Perhaps being a lower-league player is better for your health generally. Mark Arber started his professional career aged 17 with Tottenham Hotspur before moving on through Barnet to have two spells each with Dagenham & Redbridge and then Peterborough United (where he now coaches full time).
Arber said playing in the lower leagues was a good thing for him; it gave him the perspective he needed to plan for life after football from an early stage rather than "falling off the precipice of the Premier League all in one go," as he might have done if his career had gone in another direction.
By the time he was 24, Arber had already started on the first of his coaching courses, which eventually led to securing his FIFA "A" coaching licence. By 28, he had been offered a coaching post with Arsenal prior to resuming his playing career at Peterborough.
He was smart to plan ahead for his coaching aspirations. For those who wait until their playing career comes to an end, the proposition of waiting five years to qualify can be hard to bear. Even if they do see it out, players are then faced with the challenge of re-entering the football world five years removed from the trends and relationships they had. Many who set out on that path do not end up as coaches.
Arber said more could be done by the PFA to help players make the transition into retirement. He reeled off the whereabouts of some of his fellow ex-pros: "Security, taxi drivers and a plasterer." Only one he could think of has stayed in football and is working as an agent.
Echoing the thoughts of Sanchez and Nevin, Arber stressed a holistic approach is essential to ensure players plan for a happy retirement and are ready for the next challenge. He said the PFA, clubs and players need to work more closely on readiness and laying out a framework. While the PFA is aware of the issue, they "could always do more," he said.
And so we return to the plight of Bent.
Moving from club to club did not provide for his effective pastoral care, even if the clubs in question had been minded to supply it, which is never a guarantee.
Had Bent returned to seek support from one of his 14 clubs, it is highly unlikely any of them would have been equipped to provide it, let alone felt obliged to do so. So he ventured into the world detached from the thing that had always defined him.
Looking for answers and a reliable income stream, Bent took up a post with an oil company as a non-executive director.

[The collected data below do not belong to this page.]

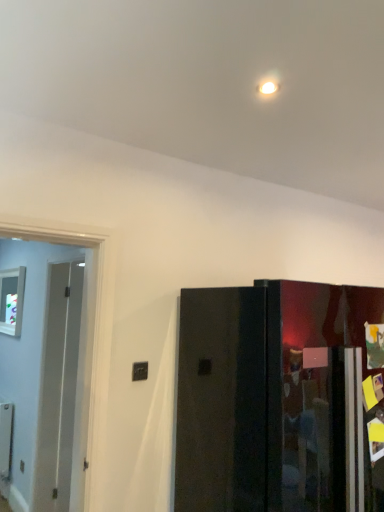 Question: Does white glossy door at left, the first door in the left-to-right sequence, have a larger size compared to transparent glass window at left?

Choices:
 (A) no
 (B) yes

Answer: (B)

Question: Is white glossy door at left, the first door in the left-to-right sequence, to the right of transparent glass window at left from the viewer's perspective?

Choices:
 (A) no
 (B) yes

Answer: (B)

Question: From a real-world perspective, does white glossy door at left, the first door in the left-to-right sequence, stand above transparent glass window at left?

Choices:
 (A) yes
 (B) no

Answer: (B)

Question: From a real-world perspective, is white glossy door at left, the second door in the right-to-left sequence, physically below transparent glass window at left?

Choices:
 (A) yes
 (B) no

Answer: (A)

Question: Is white glossy door at left, the first door in the left-to-right sequence, further to camera compared to transparent glass window at left?

Choices:
 (A) yes
 (B) no

Answer: (B)

Question: Do you think transparent glass window at left is within white glossy door at left, the second door in the right-to-left sequence, or outside of it?

Choices:
 (A) outside
 (B) inside

Answer: (A)

Question: Considering the positions of transparent glass window at left and white glossy door at left, the first door in the left-to-right sequence, in the image, is transparent glass window at left bigger or smaller than white glossy door at left, the first door in the left-to-right sequence,?

Choices:
 (A) small
 (B) big

Answer: (A)

Question: Does point (14, 331) appear closer or farther from the camera than point (8, 345)?

Choices:
 (A) farther
 (B) closer

Answer: (B)

Question: From the image's perspective, is transparent glass window at left above or below white glossy door at left, the second door in the right-to-left sequence?

Choices:
 (A) below
 (B) above

Answer: (B)

Question: Does point (23, 300) appear closer or farther from the camera than point (178, 359)?

Choices:
 (A) farther
 (B) closer

Answer: (A)

Question: Which is correct: transparent glass window at left is inside glossy black refrigerator at right, the 2th door in the left-to-right sequence, or outside of it?

Choices:
 (A) outside
 (B) inside

Answer: (A)

Question: Is transparent glass window at left in front of or behind glossy black refrigerator at right, the 2th door in the left-to-right sequence, in the image?

Choices:
 (A) behind
 (B) front

Answer: (A)

Question: Considering the positions of transparent glass window at left and glossy black refrigerator at right, the 2th door in the left-to-right sequence, in the image, is transparent glass window at left wider or thinner than glossy black refrigerator at right, the 2th door in the left-to-right sequence,?

Choices:
 (A) thin
 (B) wide

Answer: (A)

Question: Is glossy black refrigerator at right, which is the 1th door from right to left, spatially inside transparent glass window at left, or outside of it?

Choices:
 (A) inside
 (B) outside

Answer: (B)

Question: Is glossy black refrigerator at right, the 2th door in the left-to-right sequence, to the left or to the right of transparent glass window at left in the image?

Choices:
 (A) right
 (B) left

Answer: (A) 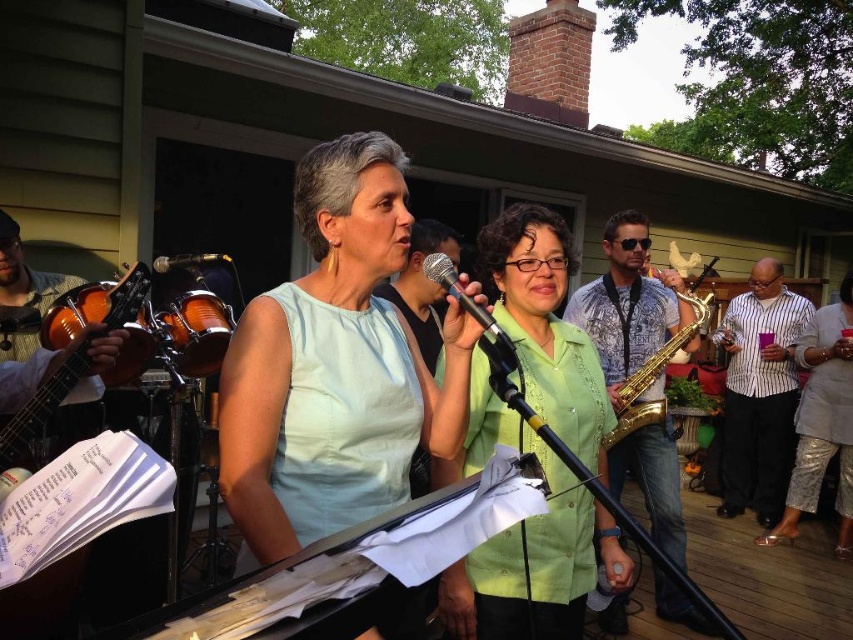 What is located at the coordinates point [525,541]?

The green matte shirt at center is located at point [525,541].

Based on the photo, you are standing in front of the musical performance scene. There are two points marked in the image. The first point is at coordinates point (67, 314) and the second point is at point (724, 344). Which point is closer to you?

Point (67, 314) is closer to the viewer than point (724, 344).

Consider the image. You are a photographer trying to capture the performer with the green matte shirt at center and the black metallic microphone at center. Which object should you focus on first if you want to ensure both are in the frame?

It wasn't a football job, and it wasn't the job of his dreams, but it was at least a way to fill the void left when his body could no longer market itself for football.
On Feb. 12, Bent was sentenced to a term of 12 months imprisonment, suspended for two years, together with 200 hours unpaid community service for offences in stark juxtaposition with his status as a hero of the terraces.
This is a man who enjoyed mass adulation and whose pampered lifestyle was once the envy of young men who idolized him.
We could write off Bent's actions that night in Esher as delinquency or statistical coincidence, but the weight of evidence suggests his fall was enabled by the success he enjoyed in his pomp.
In the future, clubs that benefit from the efforts of players should be more willing to provide a support structure for them when their glory days are over.